Główną bohaterką Podatku jest Klara, inspektor skarbowy. Silna
kobieta, trenująca boks, niepoddająca się emocjom. Mogę chyba
zaryzykować stwierdzenie, że jest zimna, niedostępna, cyniczna i
naprawdę w tym wszystkim urocza. Oczywiście jest to film z gatunku
romansideł, więc i związek Klary jest beznadziejny, a z potencjalnym
przyszłym partnerem tworzy relacje na schemacie, kto się czubi, ten
się lubi. Niestety, bo myślę, że da się zrobić kreatywny wątek miłosny
przy minimalnym nawet wysiłku. No ale konwencja. Twórcy pokazali
Klarę nie tylko jako silną i niezależną babkę z pazurem. Pozwolili
również zobaczyć wrażliwą kobietę, która troszczy się o swoich
najbliższych i dostrzega, że podatnicy to też ludzie. Z historią,
bagażem i problemami. Prowadzi ją to do całkowitej zmiany.

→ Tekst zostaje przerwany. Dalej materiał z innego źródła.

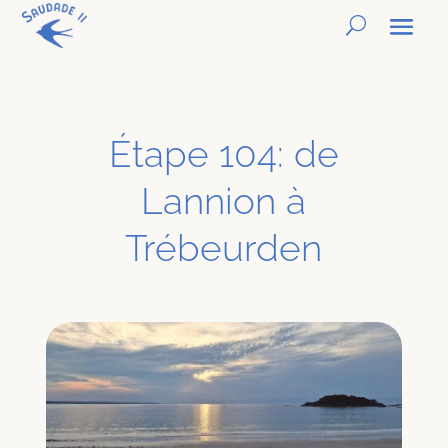
Étape 104: de
Lannion à
Trébeurden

Nie wiem, dlaczego uznałam, że temat siostrzenicy głównego jest
wart uwagi... To znaczy, właściwie wiem. W większości filmów typu
Podatek od miłości po prostu musi pojawić się jakieś dziecko, które
już przy pierwszym spotkaniu widzi coś, co być może nawet nie
istnieje. Oto dwoje przypadkowych ludzi, którzy na pewno mają się
ku sobie. Dziecięca intuicja. Naprawdę denerwujące są takie wątki.
No chyba że ja byłam jakaś dziwna i nie łączyłam ludzi otaczających
mnie choć przez chwilę w pary. :D Nie ulega jednak wątpliwości, że
mała bohaterka była naprawdę bystra, wygadana i miło się ją
oglądało. Mimo absurdalności sytuacji.
Coach Maniek pomagający siostrze i zadzierający z urzędem
skarbowym, depresja ojca Klary, beznadziejny związek bohaterki,
przyjaciółka, której życie ostro daje popalić - Podatek od miłości
przedstawia gamę różnorodnych postaci i sytuacji, które w sumie
mogą przydarzyć się każdemu. Ogromny plus za taki drugi plan.
Sądzę, że takim najważniejszym przesłaniem Podatku od miłości jest
pokazanie ludziom, że nigdy nie jest za późno na marzenia. Czasem
warto zaryzykować, mimo że wszystko mówi inaczej. Tak robi Klara.
Kobieta nie jest szczęśliwa w swoim związku i w swojej pracy.
Zwłaszcza kiedy dostrzega, jakim człowiekiem jest jej partner. Widzi
też, że jej petenci to ludzie. Prowadzi ją to do wniosku, że zawsze
marzyła o śpiewaniu. I stawia wszystko na jedną kartę. Jak to w takich
filmach bywa wątek miłosny także ma happy end. Przewidywalny i
maksymalnie lukrowany.
Najjaśniejszym punktem obsady jest bez wątpienia Aleksandra
Domańska. Cieszę się, że dostała szansę, którą wykorzystała w pełni.
Nie przepadam za Grzegorzem Damięckim, ale nie irytował mnie tu
jakoś szczególnie. Plusem była także Roma Gąsiorowska w roli
koleżanki Klary. Jej bohaterki z reguły mocno działają mi na nerwy,
w Podatku było dość przyjemnie. :D Kolejny film z Michałem
Czerneckim w roli dupka. Tym razem szefa. Nie wiem, co jest nie tak
z tym aktorem, ale sam jego głos już mocno podnosi mi ciśnienie.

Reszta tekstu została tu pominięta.